/bdit_traffic_prophet

Suite of algorithms for predicting average daily traffic on Toronto streets

Primary LanguageJupyter NotebookGNU General Public License v3.0GPL-3.0

Traffic Prophet

Traffic Prophet is a suite of Python tools to transform Toronto's historical traffic count data to estimates of annual average daily traffic (AADT) on all city streets. It is based on the Traffic Emissions Prediction Scheme (TEPS) codebase created by Dr. Arman Ganji of the University of Toronto (paper).

Traffic Prophet currently remains under development. On initial release, it will contain:

  • A method, based on Bagheri et al. 2014, of extrapolating short-term traffic counts into AADTs using nearby long-term counts.
  • Gaussian process regression method for estimating arterial AADTs from nearby observed AADTs.
  • Support vector regression method for estimating local road AADTs from nearby observed AADTs.

Alongside the Traffic Prophet codebase, this repo also contains some literature review, a number of development and experimental notebooks in a sandbox folder, utilities for working with TEPS and scripts for helping to generate input data for the model.

Folder Structure

  • input_data - scripts to produce input data tables on Postgres.
  • lit_review - literature review, notably for Bagheri et al. 2013, the basis for CountMatch.
  • sandbox - Developmental and experimental notebooks in support of building out TEPS.
  • teps - tutorials on how to run TEPS, and how to bootstrap components of Traffic Prophet to produce input datasets for TEPS.
  • traffic_prophet - Traffic Prophet codebase. See below for details.

Traffic Prophet Codebase

  • connection.py - basic wrapper for storing Postgres connections.
  • config_template.py - template for creating config.py.
  • countmatch/ - port of the TEPS version of the Bagheri et al. 2014 algorithm.
    • base.py - base classes and shared code.
    • derivedvals.py - aggregate values and weights, such as MADT, and DoM_ijd (ratio between MADT and day-to-month ADT).
    • growthfactor.py - fit for year-on-year multiplicative growth factor.
    • matcher.py - matcher between short and permanent counts, and AADT estimator classes.
    • neighbour.py - nearest neighbour calculator.
    • permcount.py - find which counts in a dataset have enough data to be considered permanent counts.
    • reader.py - reads
    • tests/ - test suite for countmatch
      • conftest.py - common components of tests.
      • test_{countmatch_file}.py - test suite for {countmatch_file}.
  • data/ - sample data used in test suites. See __init__.py for definitions.
  • tests/ - integration testing for the entire volume model. Currently empty.

Requirements

As given by requirements.txt, the Traffic Prophet codebase requires:

hypothesis>=5.5.4
numpy>=1.18
pandas>=1.1
psycopg2>=2.8.4
pytest>=5.4
scikit-learn>=0.22
statsmodels>=0.11.1
tqdm>=4.43

Individual Jupyter notebooks in sandbox may require other packages (including notebook to actually run Jupyter notebooks, of course).

Usage

Installation

traffic_prophet itself only requires a Python environment with the packages listed above.
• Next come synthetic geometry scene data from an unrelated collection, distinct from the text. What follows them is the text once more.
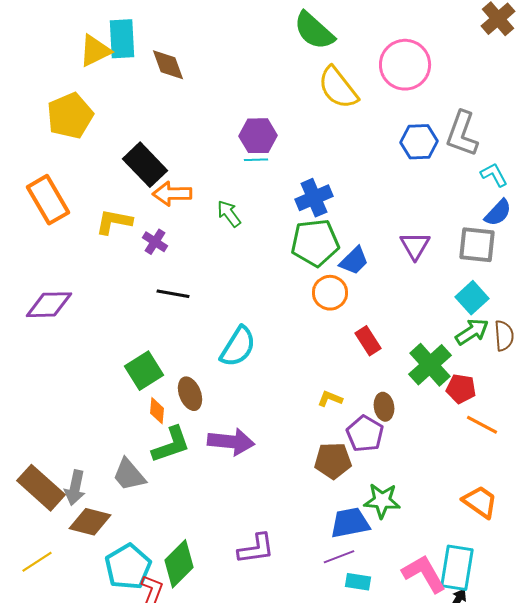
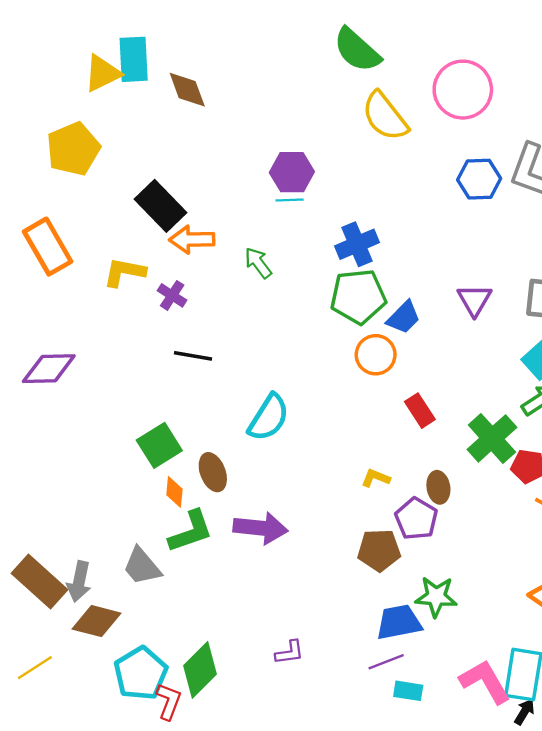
purple L-shape: (256, 549) -> (290, 652), size x0.7

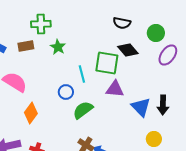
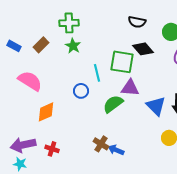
green cross: (41, 24) -> (69, 23), moved
brown rectangle: (26, 46) -> (41, 45), turned -35
green semicircle: (83, 110) -> (113, 104), moved
orange diamond: (31, 113) -> (46, 112), turned 30

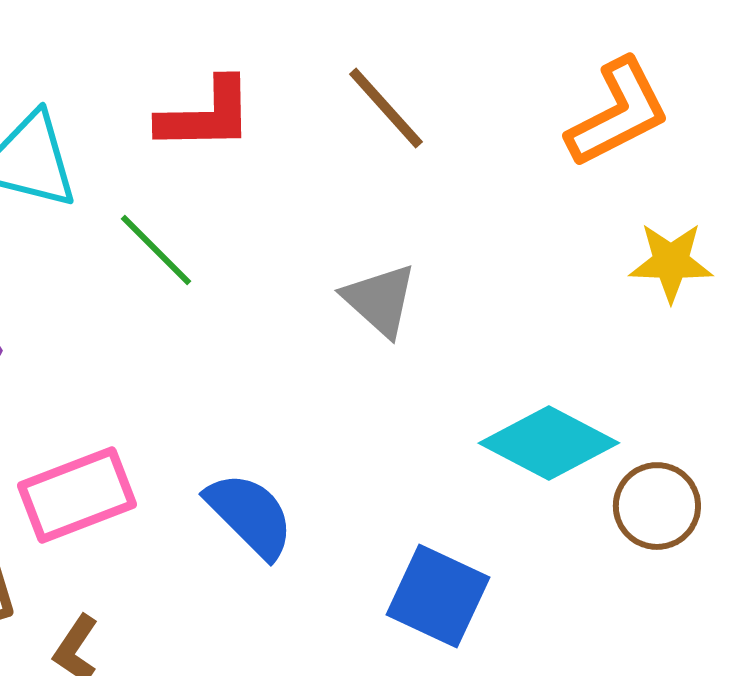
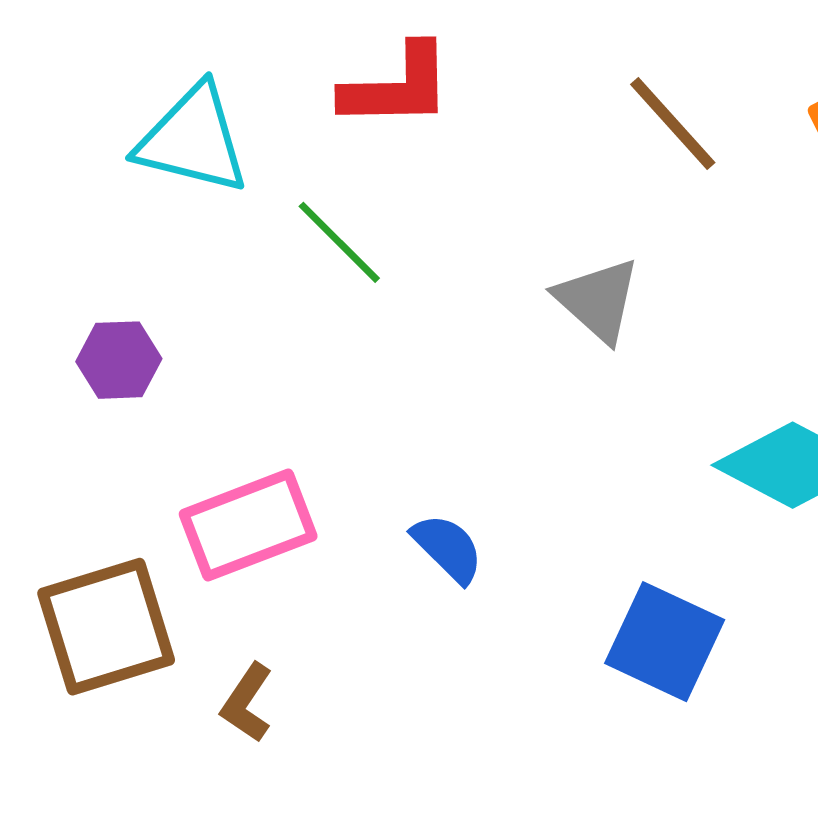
brown line: (386, 108) -> (673, 123), moved
blue semicircle: (250, 515) -> (448, 548), size x0.7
It, however, also relies on input data from Postgres (or zip files, but this is a legacy ingestion method developed for testing against TEPS). The required Postgres tables are:

prj_volume.tp_centreline_lonlat.sql
prj_volume.tp_centreline_volumes.sql
prj_volume.tp_daily_volumes.sql

The scripts to create these are located in input_data/flow.
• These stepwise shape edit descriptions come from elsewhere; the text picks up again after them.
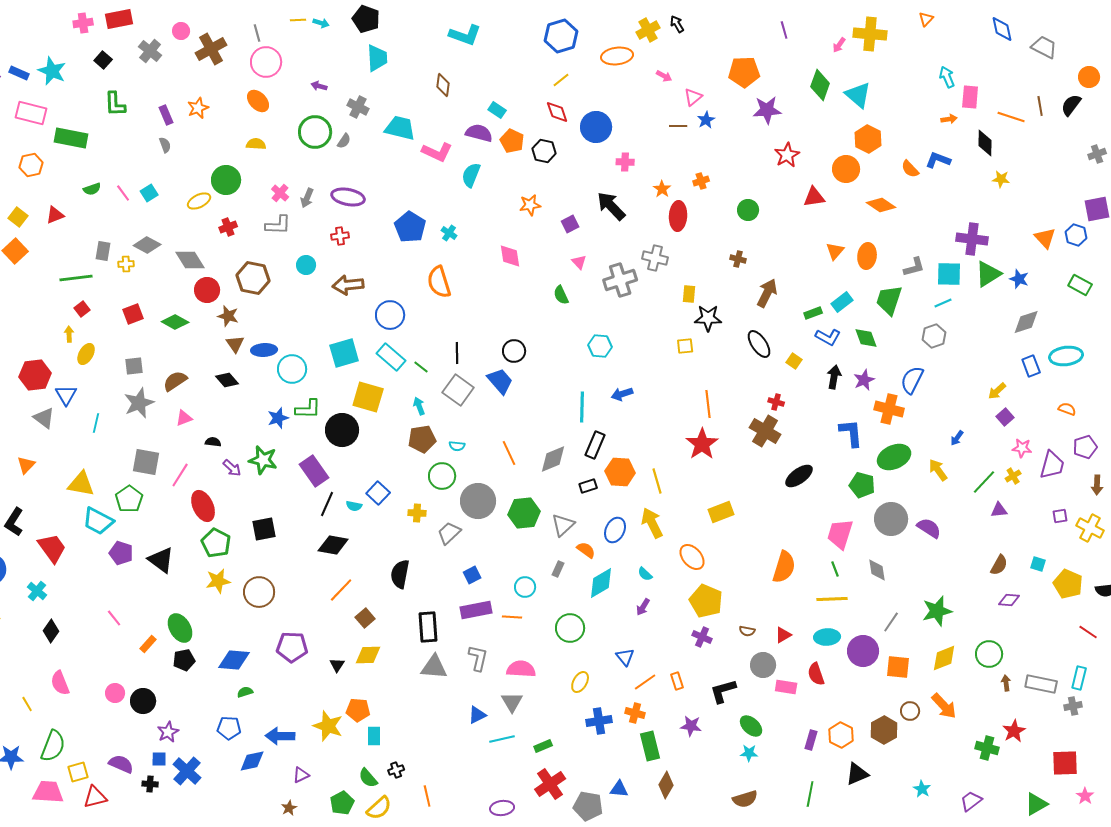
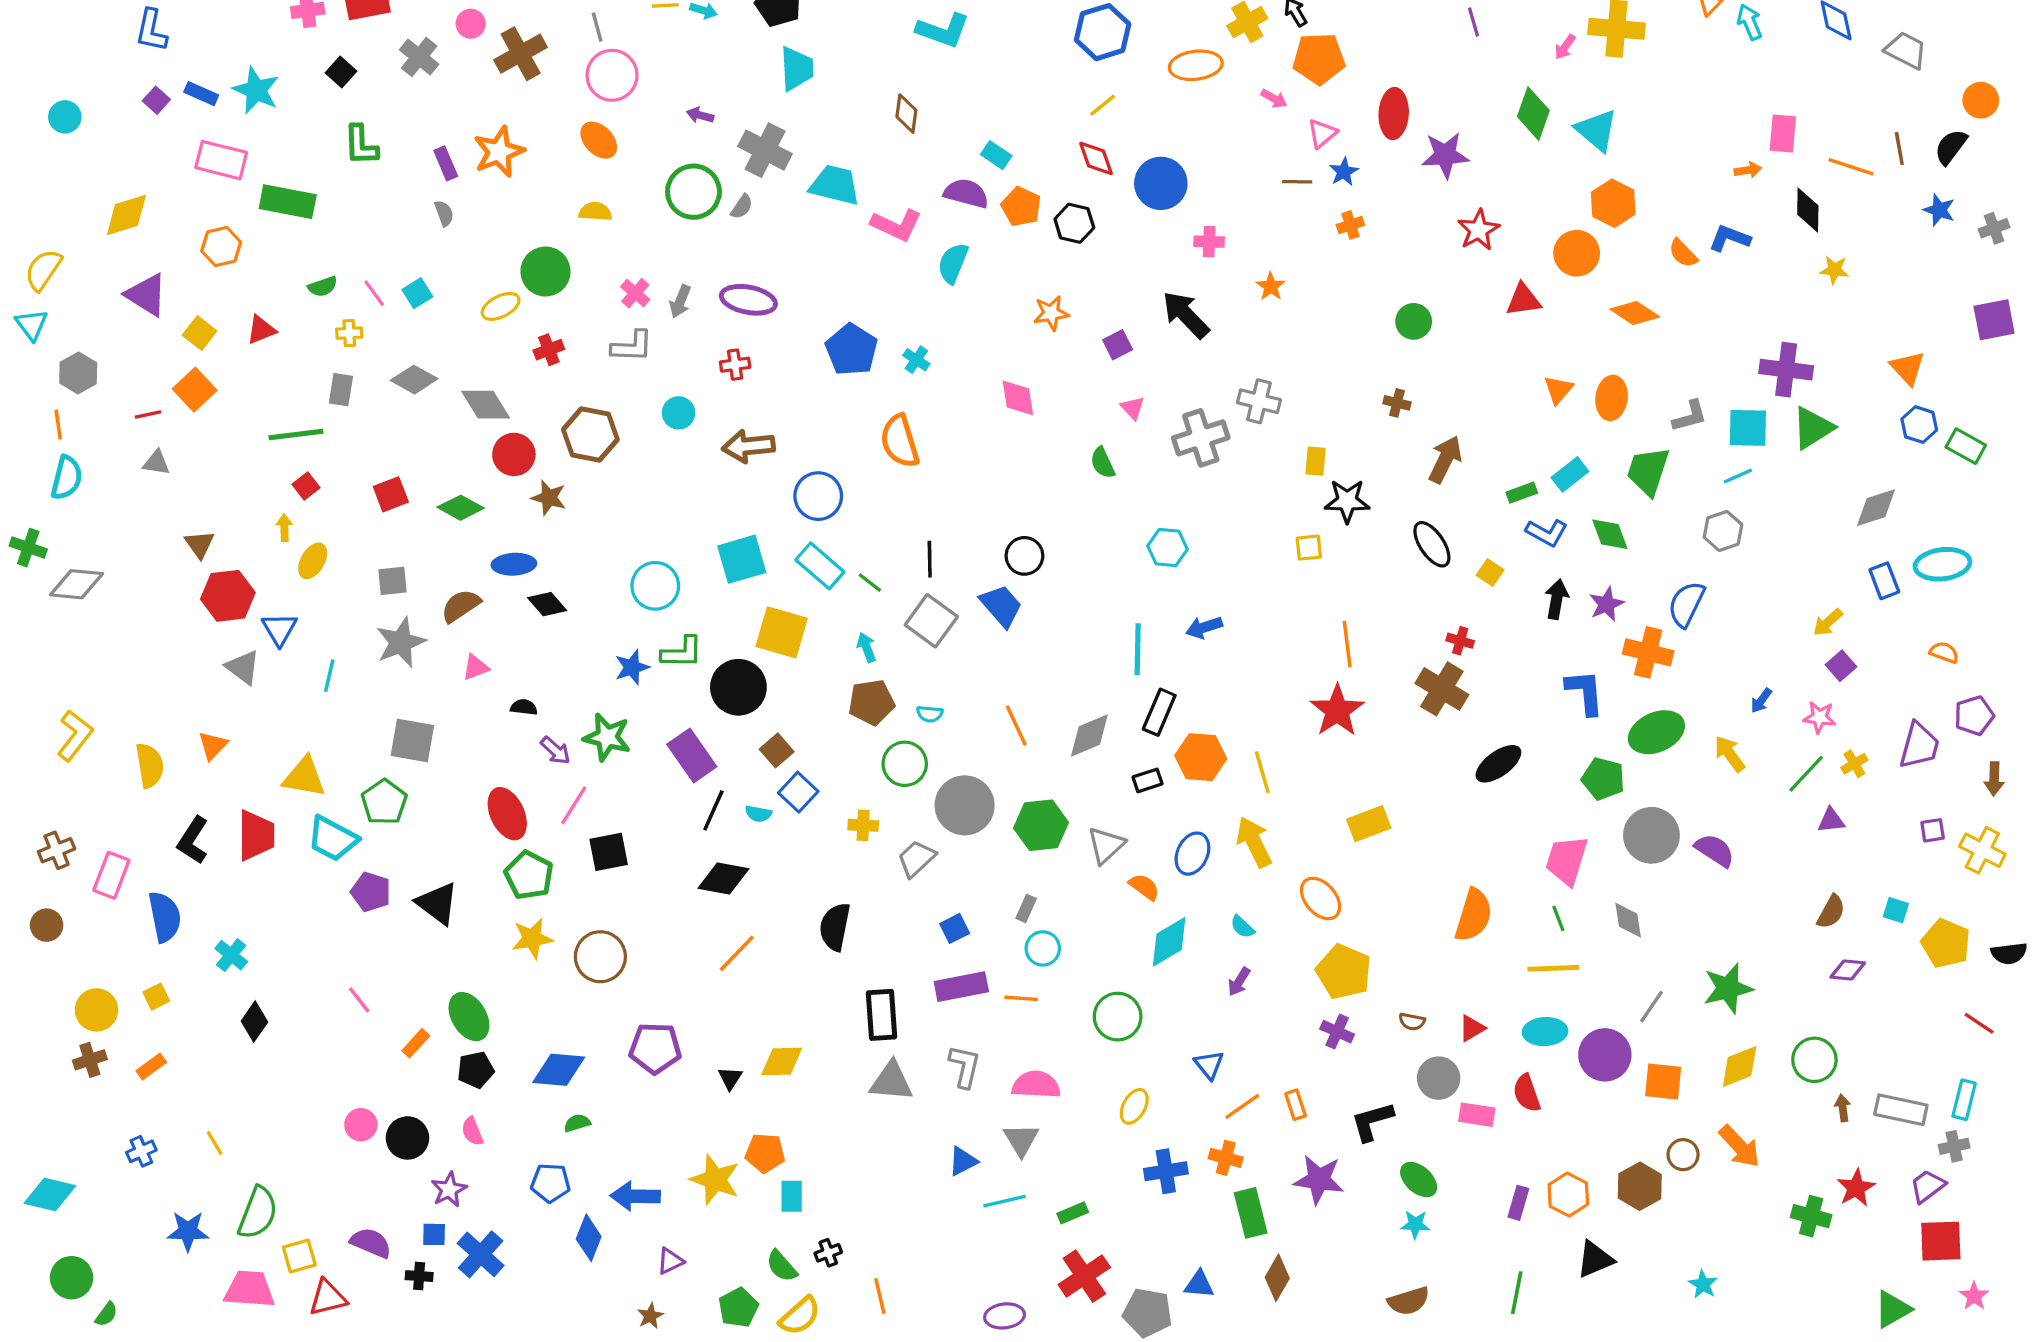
orange pentagon: (744, 72) -> (1319, 59), moved
cyan arrow: (947, 77) -> (1750, 22), moved
gray cross: (358, 107) -> (765, 150), size x1.4
orange star: (198, 108) -> (499, 152), size x1.4
orange cross: (701, 181) -> (1350, 225), moved
red ellipse: (678, 216) -> (1394, 114), moved
blue hexagon: (1076, 235) -> (1919, 425), moved
yellow cross: (126, 264) -> (349, 333), moved
blue star: (1019, 279) -> (1939, 210), moved
brown triangle: (235, 344) -> (200, 544), moved
blue ellipse: (264, 350) -> (514, 564), moved
pink star: (1022, 448) -> (1819, 717), moved
pink line: (180, 475) -> (574, 805), moved
red trapezoid: (52, 548) -> (256, 835), moved, turned 36
gray rectangle: (558, 569) -> (1026, 908), moved
brown square: (365, 618) -> (777, 750), moved
pink semicircle: (60, 683) -> (472, 1131), moved, size x0.7
purple star: (691, 726) -> (1319, 1180), size x1.4
blue diamond: (252, 761) -> (589, 1238), turned -56
purple trapezoid: (971, 801) -> (1928, 1186), moved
traffic_prophet also assumes there to be a user-generated config.py file inside the traffic_prophet/ directory. Also in that directory is a config_template.py file that shows how to create config.py.
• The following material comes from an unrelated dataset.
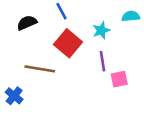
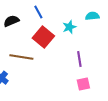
purple line: (103, 61) -> (79, 59), moved
pink square: (119, 79) -> (83, 84), moved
For a default configuration, simply copy the contents of config_template.py into a new config.py file.

Importing

To import traffic_prophet, add this folder to the Python PATH, eg. with

import sys
sys.path.append('<FULL PATH OF bdit_traffic_prophet>')

Testing

To test the package, run the following in this folder:

pytest -s -v --pyargs traffic_prophet

License

Traffic Prophet is licensed under the GNU General Public License v3.0 - see the LICENSE file.